Comparison of junctional diversity in the neonatal and adult immunoglobulin repertoires
- PMID: 1602207
- DOI: 10.3109/08830189209055567
Comparison of junctional diversity in the neonatal and adult immunoglobulin repertoires
Abstract
Junctional diversity in immunoglobulin (Ig) from an adult mouse contributes significantly to the size of the final Ig repertoire. In adult pre-B cells, N region addition and deletion of nucleotides form coding regions produces very heterogenous CDR3 sequences. In contrast, Ig from fetal and newborn mice show very restricted junctional diversity. The reasons for this are: (a) the lack of N regions; and (b) the predominance of certain junctional sequences. These common junctional sequences all appear to occur by targeted rearrangement to short stretches of sequence homology near the ends of the segments to be joined.
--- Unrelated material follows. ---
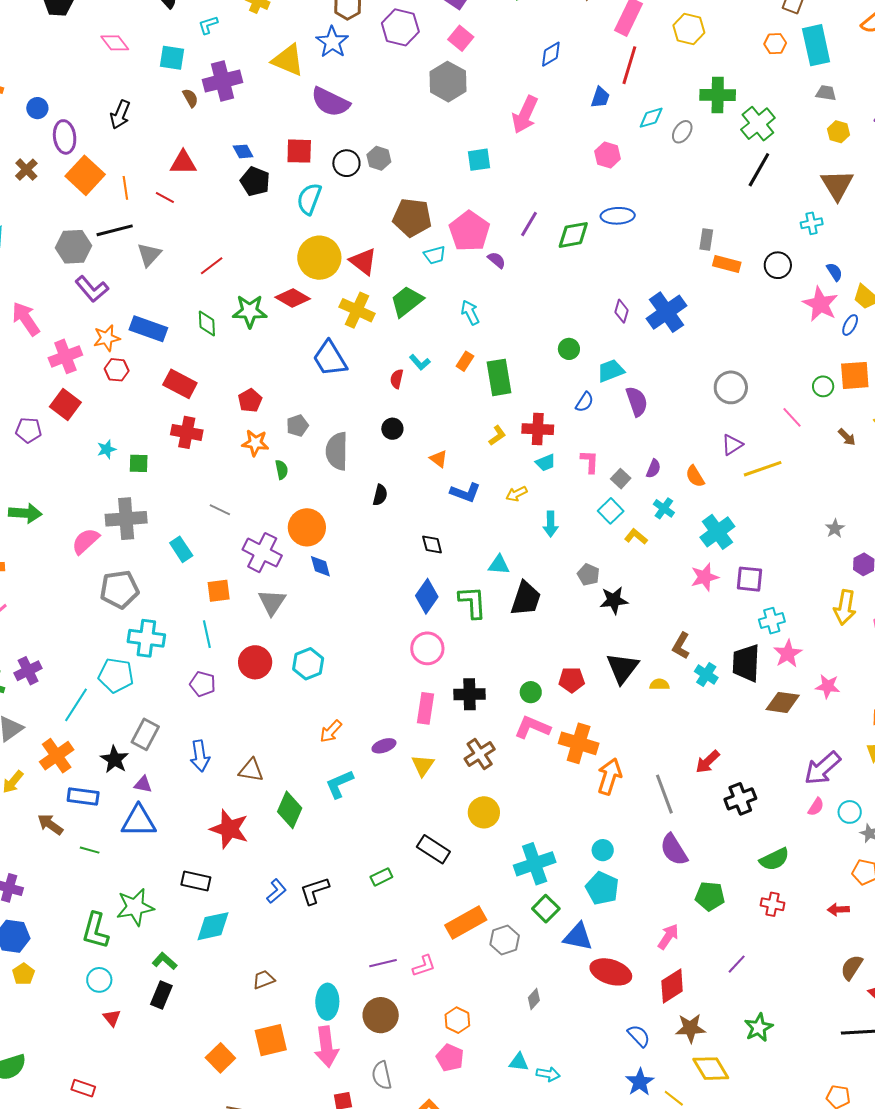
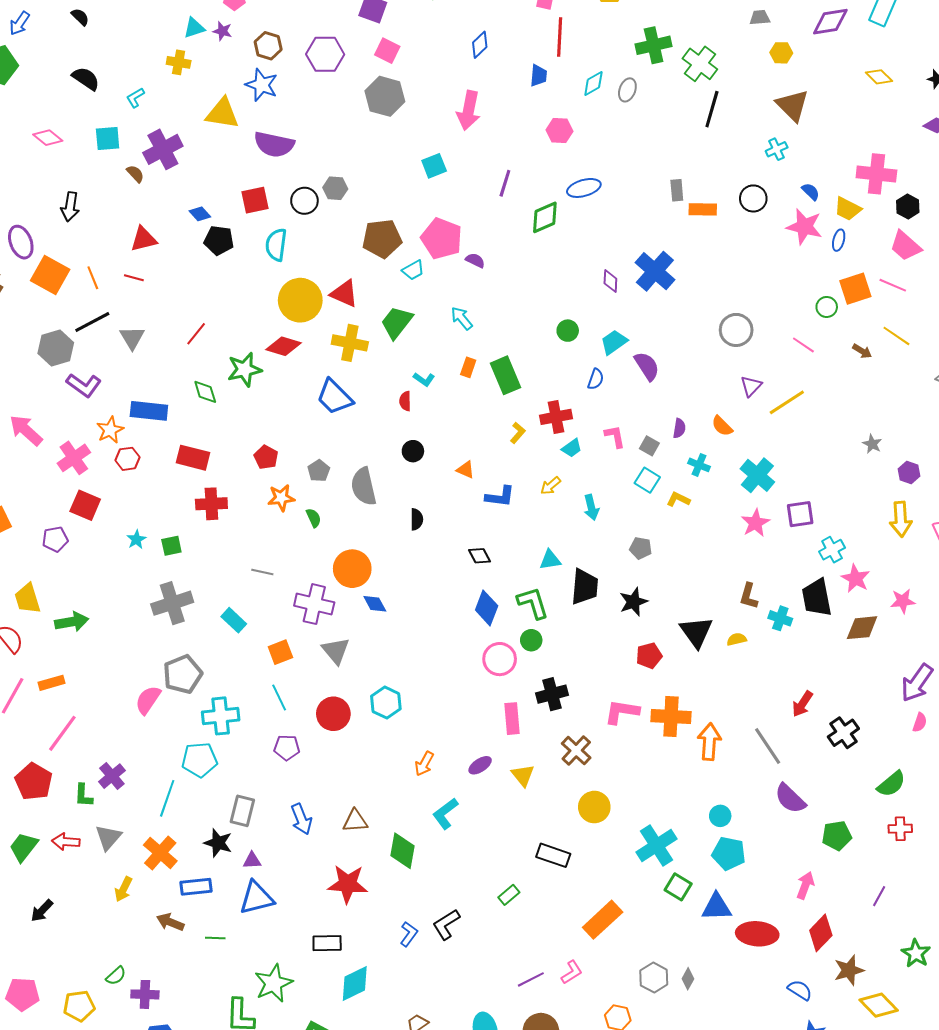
purple line: (529, 224) -> (505, 183), moved
pink semicircle: (86, 541) -> (148, 700), moved
black star: (614, 600) -> (633, 602), moved
green circle: (531, 692) -> (531, 640), moved
gray hexagon: (505, 940) -> (654, 978), moved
Targeted rearrangement may play a role in the overexpression of certain Vh genes early in ontogeny. These non-random junctional sequences in the neonate will reproducibly create certain Ig, for example, the dominant T15 anti-PC antibodies. Thus the immune system first creates a small repertoire of predictable Ig sequences. To the extent that these Ig are expressed in long-lived B cells, these early Ig sequences may persist in the adult. Superimposed upon this early repertoire is an enormously diverse adult Ig repertoire.